- **EXERCISE INSTRUCTIONS**: When you copy the material below, keep every line exact and drop the pictures.

** TASK INPUT follows **

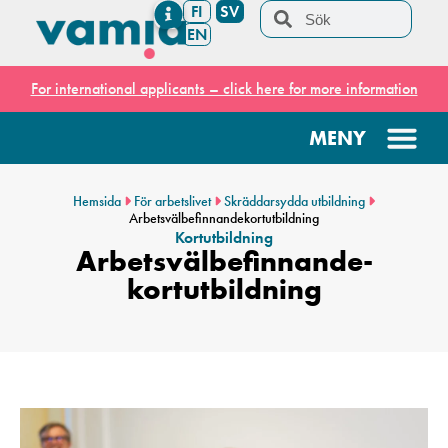
FI
SV
EN
For international applicants – click here for more information
Hemsida
För arbetslivet
Skräddarsydda utbildning
Arbetsvälbefinnande­kortutbildning
Kortutbildning
Arbetsvälbefinnande­
kortutbildning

** End of TASK INPUT **

- **OUTPUT FOR THIS TASK**:
FI
SV
EN
For international applicants – click here for more information
Hemsida
För arbetslivet
Skräddarsydda utbildning
Arbetsvälbefinnande­kortutbildning
Kortutbildning
Arbetsvälbefinnande­
kortutbildning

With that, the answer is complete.